Fuzzy loved the coat. It was possible that the pelt had come from his mother, though Howard had been adamant about never doing the DNA testing to determine just which Curson Avenue carcass was the mother.

Until the events on Wilshire Boulevard no one had known anything about the skin and possible furriness of a Columbian mammoth. It turned out that Columbians did have hair, three to four inches in length. This was nothing like the luxurious coat of the woolly, up to three feet long in some places, black or reddish brown, but it would do, it would do, and Howard found the very best tanners and furriers in Russia, who worked wonders with the coarse and lifeless material they were given, ending with a small number of coats, hats, and stoles that sold for unbelievable prices.

Now Fuzzy momentarily ignored the offered handful of grapes and reached through the bars of the enclosure to rub the sensitive tip of his trunk over Andrea's coat, from her shoulders down to the hem at her knees... and what must he be thinking? Howard wondered.

So who knew what was going through that large brain? Though there could be little of mammoth scent or of mammoth texture on the hairs Fuzzy was so fondly stroking, who knew what Fuzzy's incredibly superior nose and extremely sensitive trunk tip smelled and felt? Howard looked into the old, wise eye—and all mammoth eyes were old and wise, just like elephants, even when they were infants—and he looked at the slight figure of Andrea standing there, looked at the two beings most beloved to him in the universe, and he felt himself smile.
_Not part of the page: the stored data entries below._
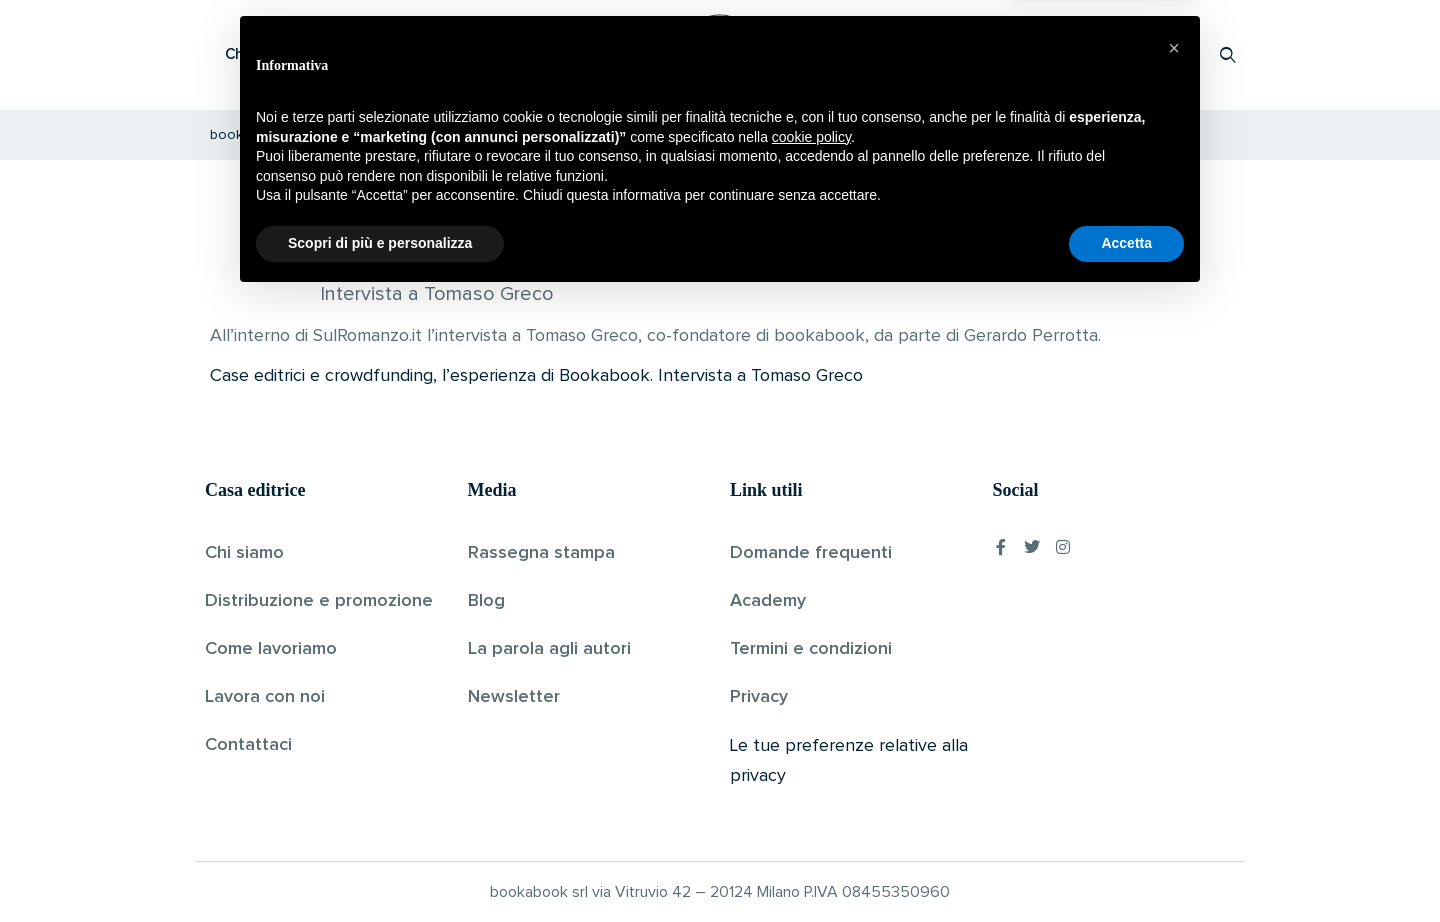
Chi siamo (244, 553)
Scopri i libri (465, 54)
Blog (486, 601)
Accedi (1176, 54)
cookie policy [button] (811, 761)
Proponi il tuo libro (1069, 54)
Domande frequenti (811, 553)
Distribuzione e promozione (319, 601)
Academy (768, 601)
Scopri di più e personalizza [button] (380, 867)
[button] (1174, 672)
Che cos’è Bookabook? (305, 54)
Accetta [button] (1126, 867)
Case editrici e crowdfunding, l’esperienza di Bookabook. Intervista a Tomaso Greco (536, 376)
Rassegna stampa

THE feeling persisted out of the mammoth house and into a slow Oregon drizzle, Warburton carefully holding a big umbrella over Andrea and a bodyguard holding open the door of the pearl-gray 1936 Cord Cabriolet convertible. Howard was about to get behind the wheel when Warburton leaned over and said something into his ear, and Howard's mellow mood vanished at once. He got in the car and slammed the door and just sat there for a moment, until his fiancee looked at him with a brow wrinkled in a way only Andrea de la Terre could wrinkle an eyebrow.

"Something wrong, darling?" she asked.

For a moment Howard could only sit there, the oversized steering wheel in his hands. It had been five years, five long frustrating years since that face had loomed in his sights, so close he had felt he could reach out and touch it, and in those five years he had never again felt that feeling of utter omnipotence, never held a man's life in his hands so intimately. And for the first two years he had felt, at best, ambivalence about his decision not to shoot because, after all, there might be answers to secrets locked up in that head, the secrets of how the universe was really put together, if answers there were.